参加者:調査1には98人(心理司29人,福祉司35人,司法関係者23人,その他11人),調査2には110人(心理司39人,福祉司33人,司法関係者38人)の専門家が回答した。
手続き:調査1では2日間,調査2では1−2日間の研修の最後に,調査を実施した。参加者は承諾書に署名の上回答した。
調査項目:(1)研修の効果,(2)司法面接の技能,(3)今後の使用に関する3点について,4件法で回答を求めた。

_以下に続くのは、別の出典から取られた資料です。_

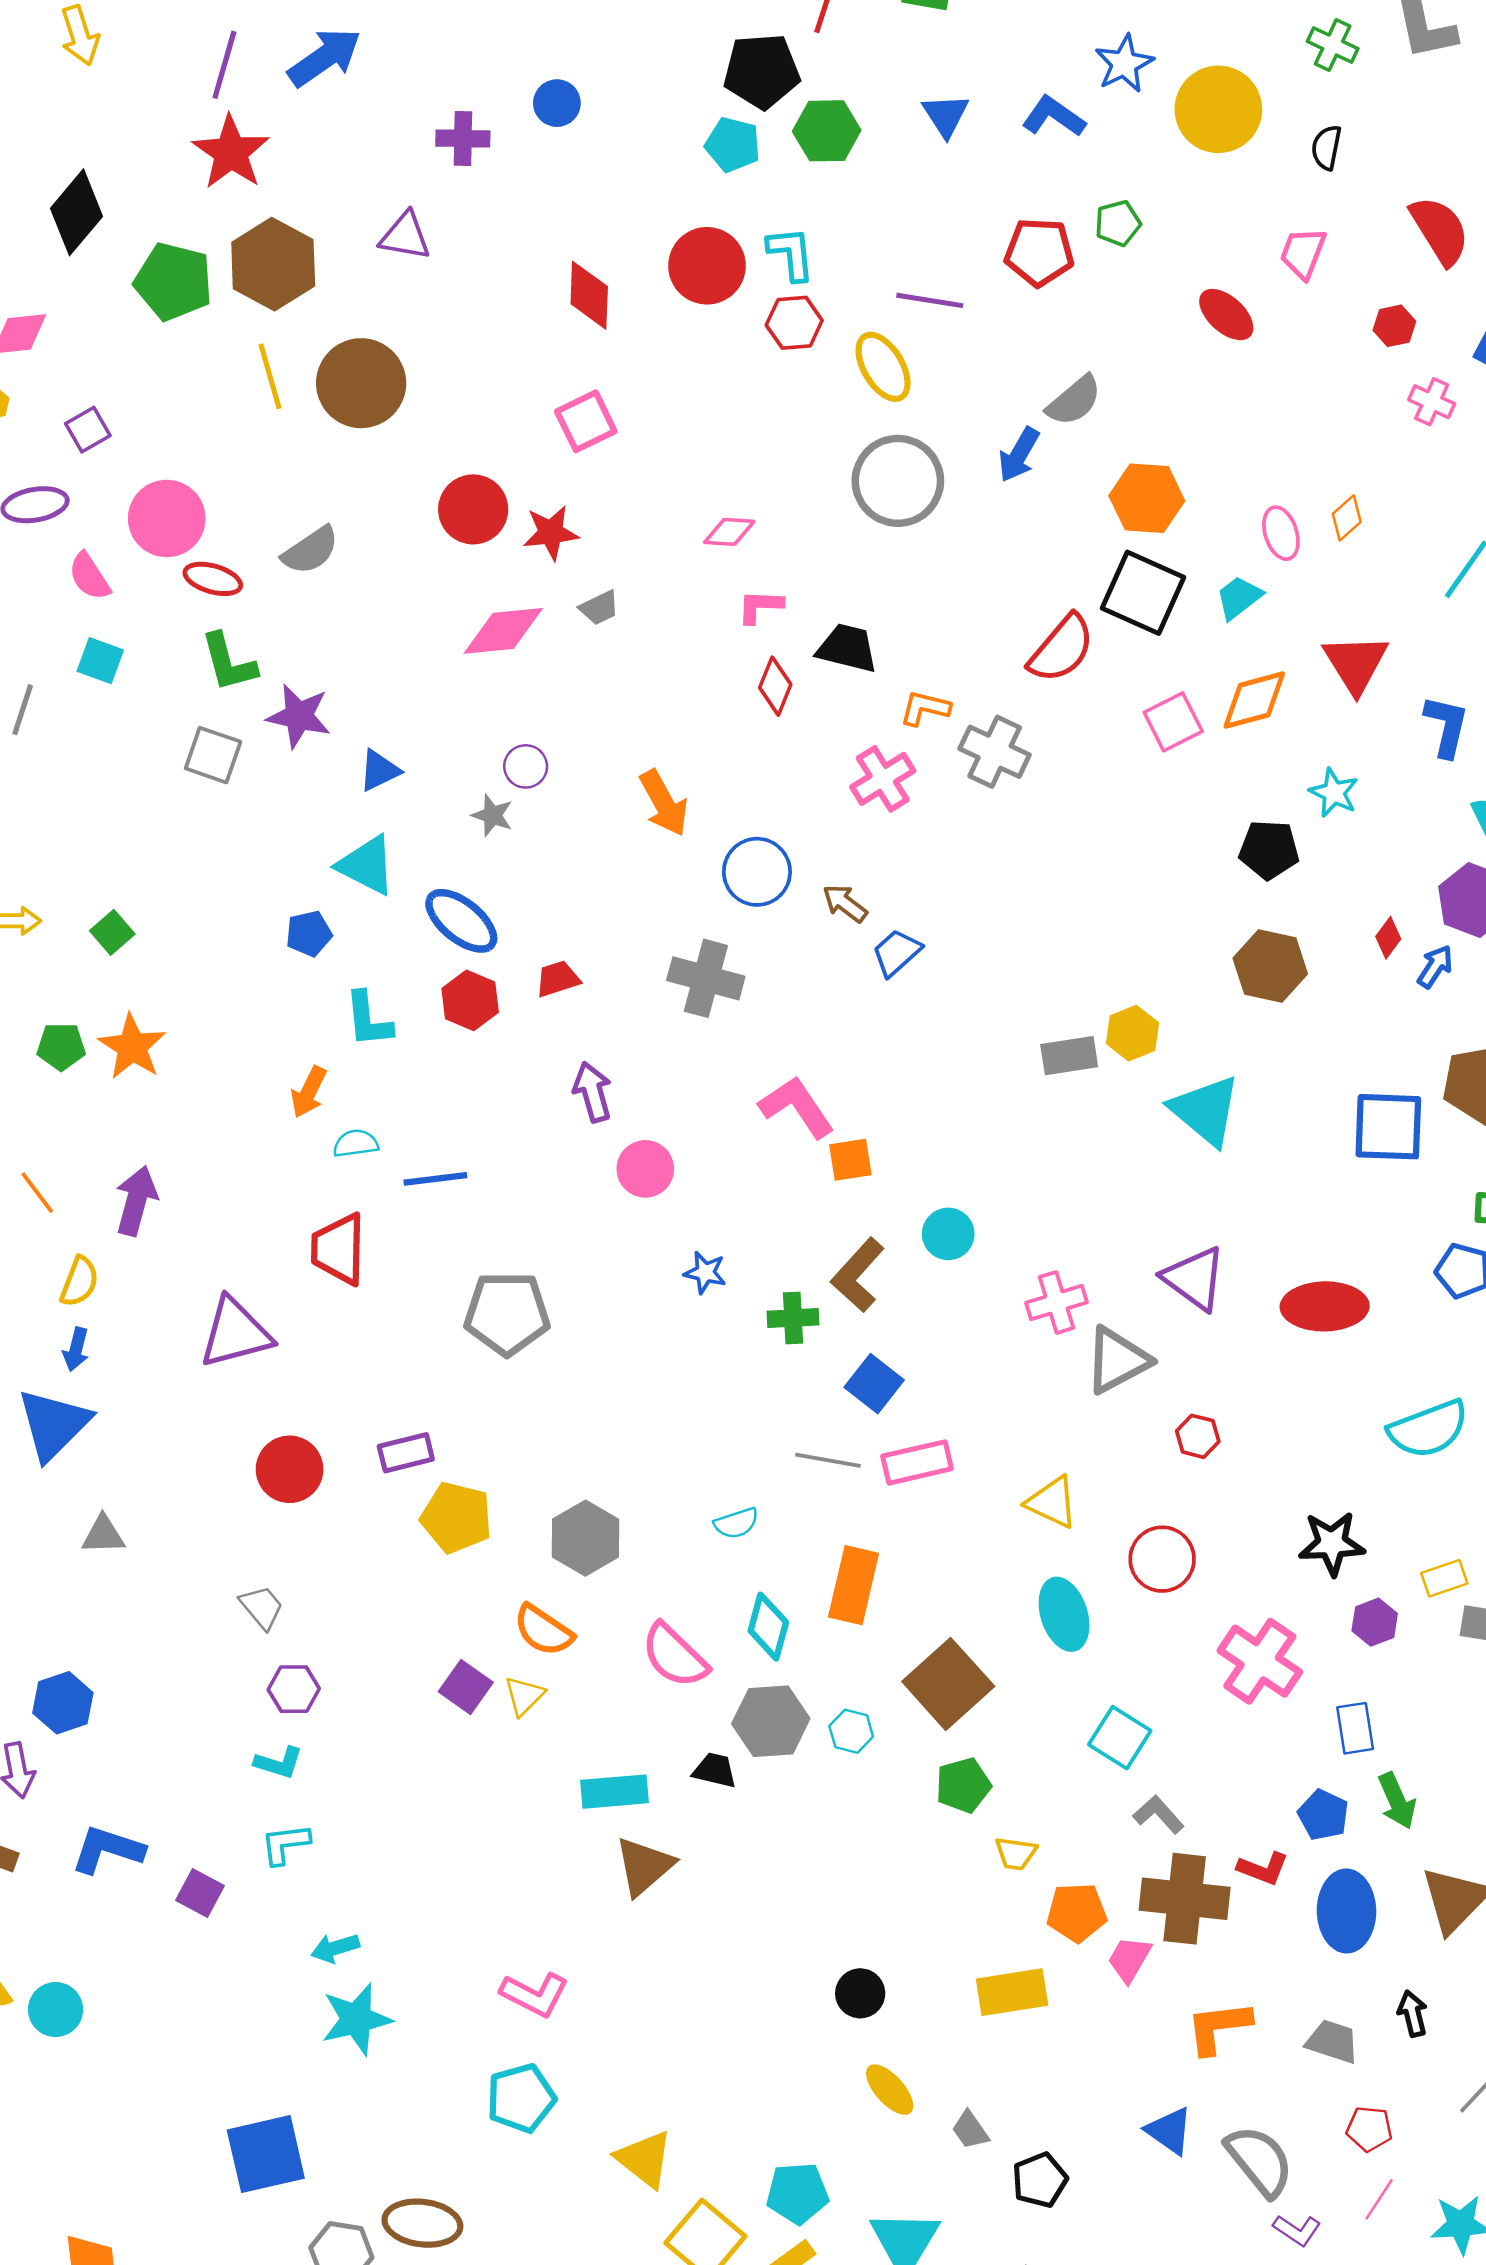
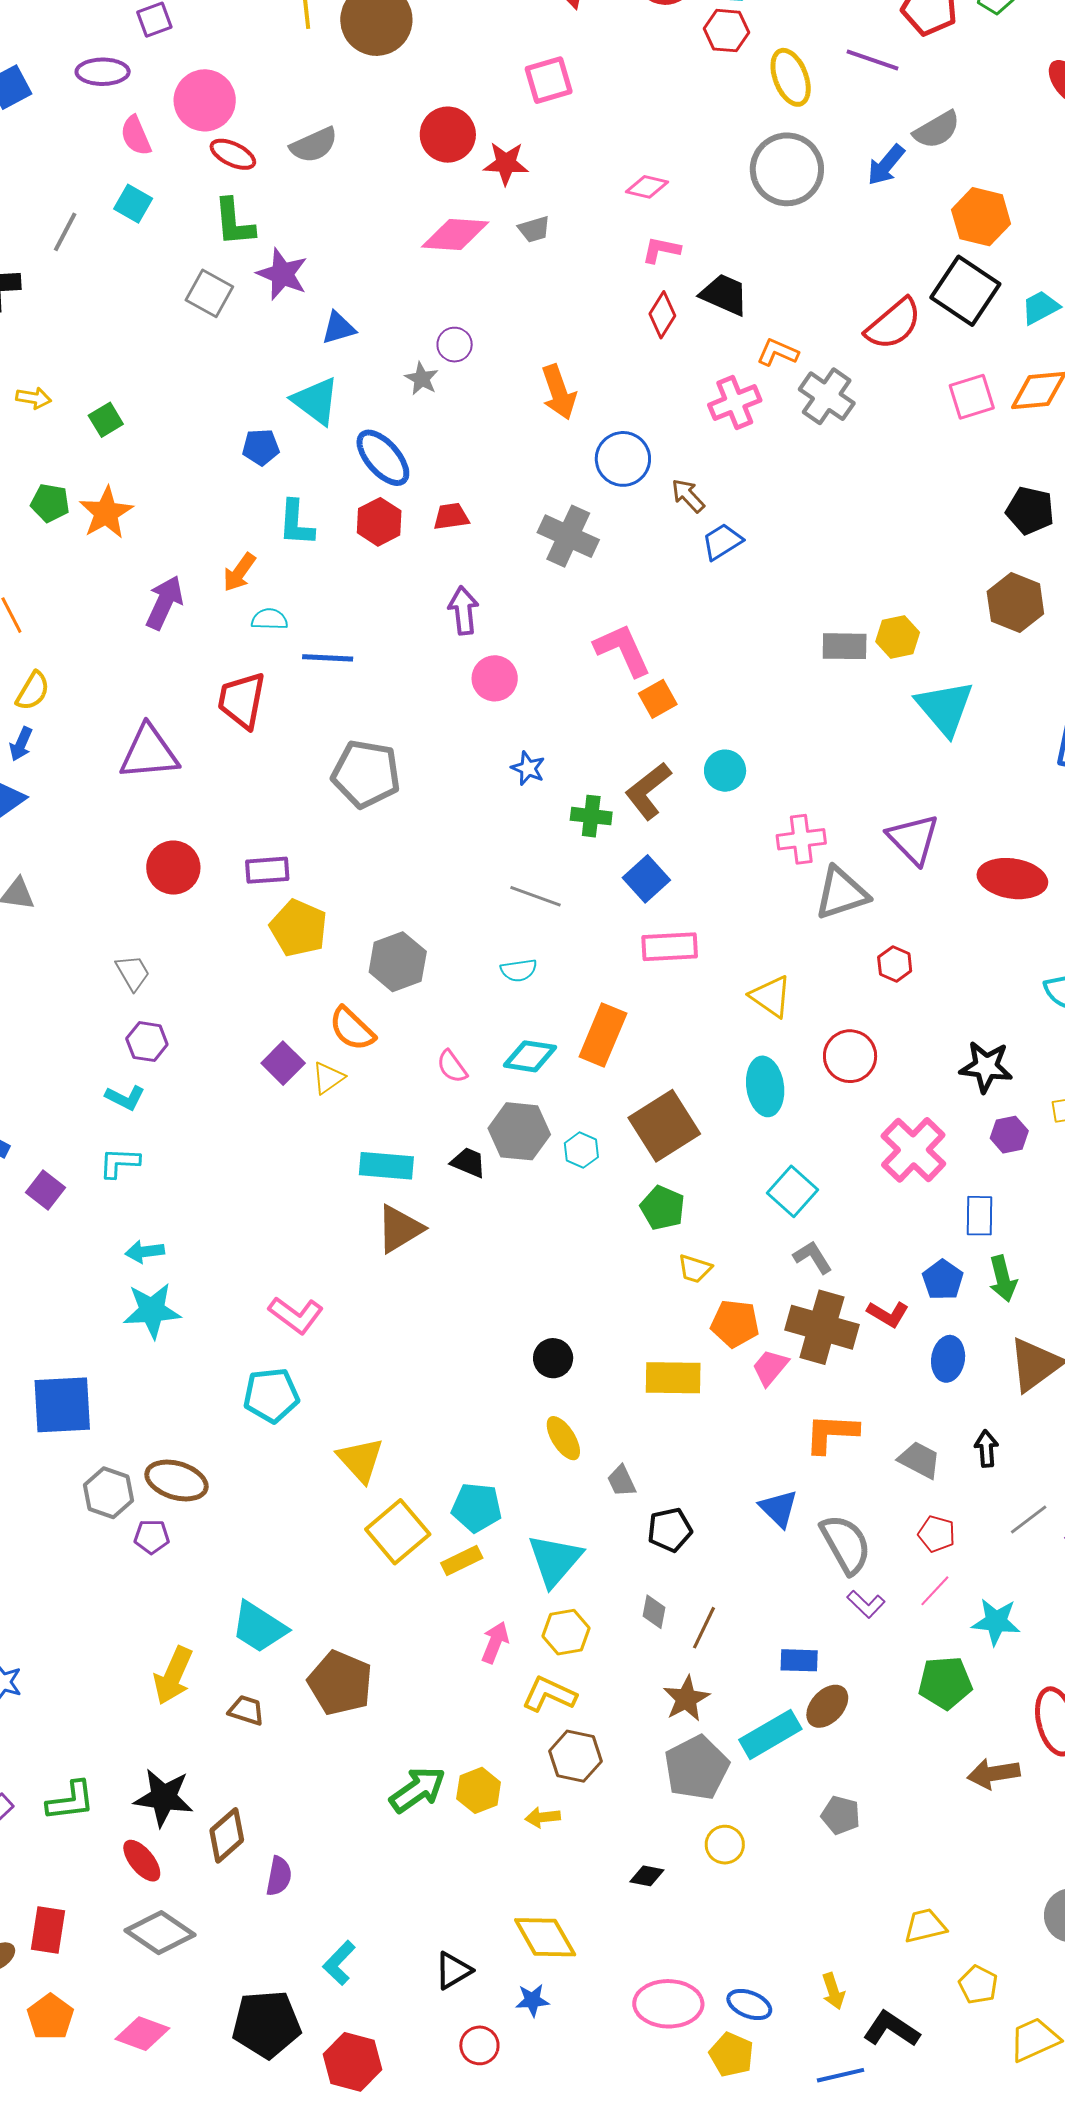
purple line: (930, 300) -> (873, 60), moved
orange square: (850, 1160) -> (658, 699), turned -30
purple arrow: (136, 1201) -> (164, 603), moved
gray line: (828, 1460) -> (535, 896), moved
cyan diamond: (768, 1627) -> (530, 1056), turned 74
pink semicircle: (674, 1656) -> (452, 1067), size x0.6
green pentagon: (963, 1785) -> (663, 1208), turned 30
blue ellipse: (1346, 1911) -> (948, 1359), size x0.7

・今回の研修は:とても役立った,かなり役立った,ある程度は役立った,役に立たなかった
・司法面接を行う技能は:よく習得できた,かなり習得できた,ある程度は習得できた,習得できなかった
・今後,司法面接を:とても使ってみたい,かなり使ってみたい,ある程度は使ってみたい,使いたくない
さらに,司法面接の(4)利点,(5)難点,(6)司法面接を阻む理由,(7)多職種連携を阻む理由を自由記述で求めた。複数回答可とした(紙幅のため,以下では(4)(5)を割愛する)。
結 果 と 考 察
研修・技能・今後:(1)-(3)の結果を表1に示す。調査1,2とも,研修は「とても役立った」としながらも,技能については「ある程度は習得できた」への回答が多く,「今後の使用」については,「とても」「かなり」「ある程度」に回答が分散した。調査1,2につきカイ自乗検定を行ったが,ばらつきに差はなかった。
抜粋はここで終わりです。